Video: Cavendish farmer ditches traditional scarecrow in favour of home-made drone to scare pigeons away from his crops
PUBLISHED: 21:00 18 April 2014
They have ravaged the region’s fields for centuries.
But now one west Suffolk farmer has found a novel way to rid his land of pigeons that gobble up his crops – drone strikes.
Richard Maddever, said the six rotor hexacoptor, which he built from a kit at his home in Cavendish and can travel on autopilot at speeds of up to 40mph, has the potential to become a vital tool in the war on feathers.
The 27-year-old, who has now ordered a second larger drone, said he had decided to trial the system to see if there were more effective ways to control birds than traditional scarecrows and gas guns.
He added: “Every spring the pigeons become a real problem on the farm.
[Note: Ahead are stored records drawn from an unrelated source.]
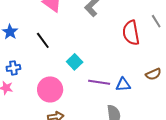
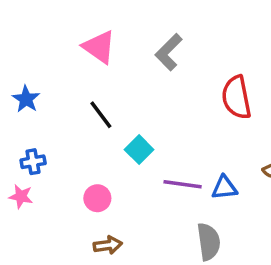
black line: (43, 40) -> (101, 115), moved
pink circle: (50, 89) -> (97, 198), size x0.6

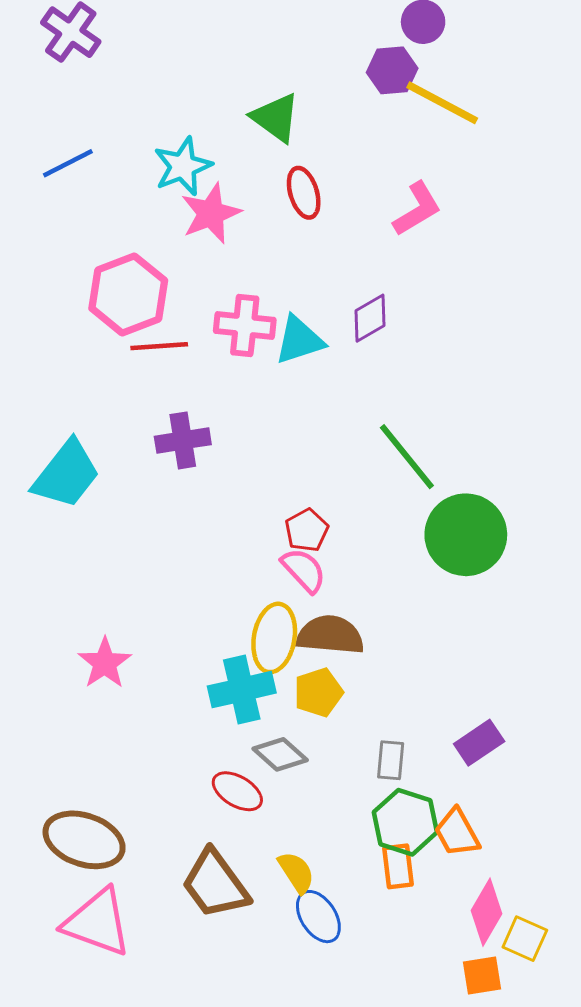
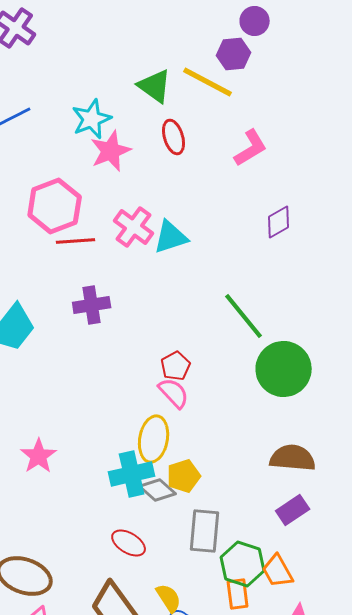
yellow line: (442, 103) -> (208, 82), moved
purple diamond: (370, 318) -> (279, 222), moved
pink cross: (245, 325) -> (134, 227), turned 30
brown semicircle: (330, 635) -> (293, 458), moved
gray diamond: (280, 754) -> (158, 490), moved
gray rectangle: (391, 760) -> (205, 531), moved, size x1.6

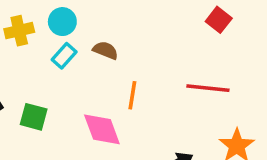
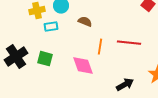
cyan rectangle: (64, 56) -> (51, 27), moved, turned 40
red line: (208, 88) -> (129, 43), moved

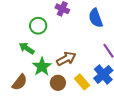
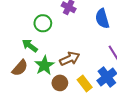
brown semicircle: (20, 82) -> (20, 68), moved

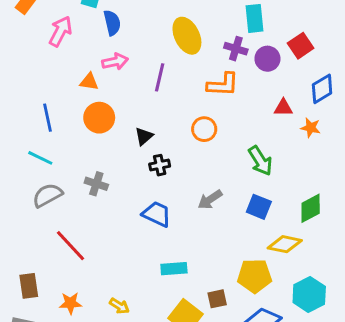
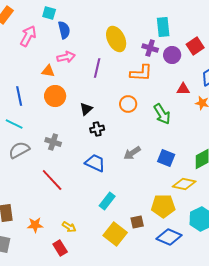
green arrow: (260, 161) -> (162, 114), moved
red line: (70, 246) -> (52, 180), moved
cyan rectangle: (174, 269) -> (107, 201), turned -48

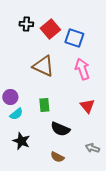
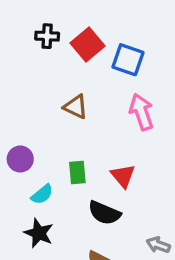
brown triangle: (43, 66) -> (76, 107), size x0.7
red triangle: (87, 106) -> (123, 176), moved
cyan semicircle: (16, 114) -> (42, 194), moved

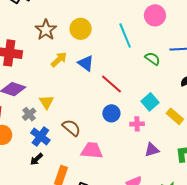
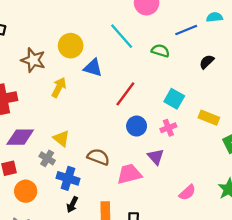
blue triangle: (86, 63) -> (93, 68), moved
red line: (112, 84) -> (125, 94), turned -75
yellow rectangle: (175, 116) -> (209, 118), moved
purple triangle: (152, 150) -> (156, 157), moved, turned -35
I have got a real interest in aviation and I thought I’d try it. They are getting a bit cheaper so we thought we would trial it for pest control.”
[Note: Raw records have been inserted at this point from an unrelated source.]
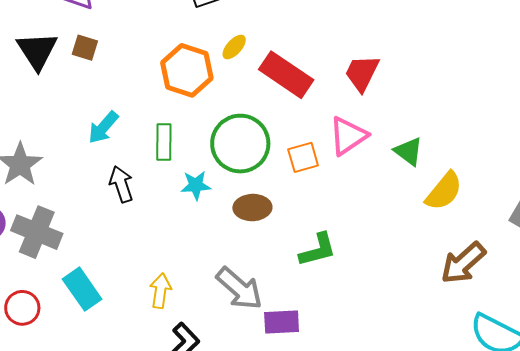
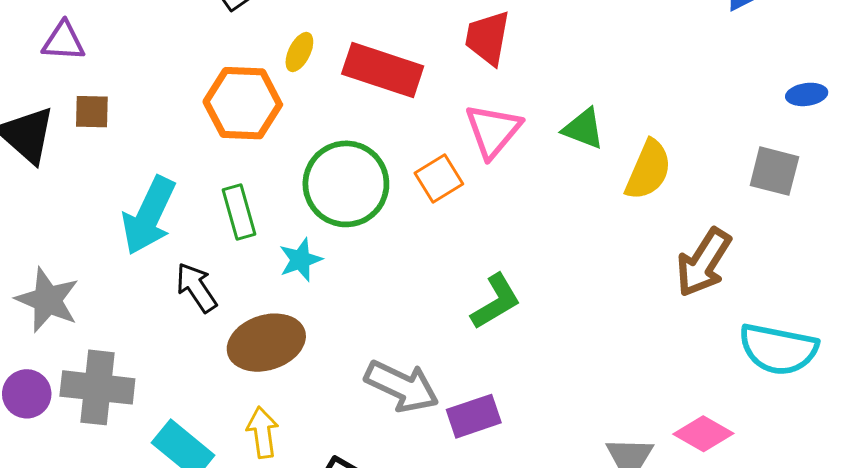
cyan arrow: (103, 127) -> (149, 216), size x1.5
brown ellipse: (252, 208) -> (266, 343), moved, size x1.4
yellow arrow: (160, 291) -> (262, 432), moved

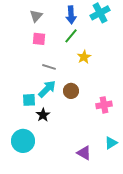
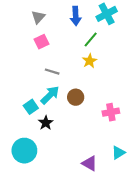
green line: (71, 36) -> (91, 40), moved
pink square: (39, 39) -> (41, 42), turned -32
cyan square: (29, 100) -> (31, 107), turned -32

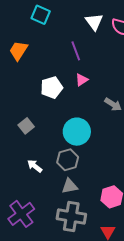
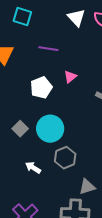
purple line: (76, 51) -> (48, 49), moved, turned -54
cyan circle: (77, 132) -> (50, 129), moved
gray triangle: (70, 186) -> (87, 187), moved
The unit cost Mr Maddever in excess of £1,000, but could come in for as little as £500 without autopilot – about the same as more conventional, low-tech methods.The entrepreneurial farmer said: “You don’t have to suffer much from pigeons to lose £1,000 of rape.”
It is estimated that more than three quarters of East Anglia’s farmers suffer crop damage. An NFU survey carried out in 2010 reported that without preventative measures pigeons could have cost the region’s farmers between £45 million and £53 million.
Mr Maddever, who said the drone could last 20 minutes in the air, said there were other advantages to using the battery-powered hexacopter for pest control as well as pure speed.
He added: “The autopilot can fly round fields you can’t see, which is useful when you’ve got 500acres of fields. But having said that, it’s quicker and more fun to fly it yourself. As I tell people keeping it fun is half the battle with pigeon chasing; if you’re vigilant you go out and chase two or three times a day and you protect the crop more. So if it’s more fun to do then hopefully you’ll end up with a better protected crop.”
The results have so far been promising on Mr Maddever’s farm.
He said: “I quickly learned the pigeons are more scared when it’s higher, like a bird of prey. They feel threatened by that, but I also put on some lights and a noise-maker just to make sure. The pigeons are long gone before the drone reaches them.”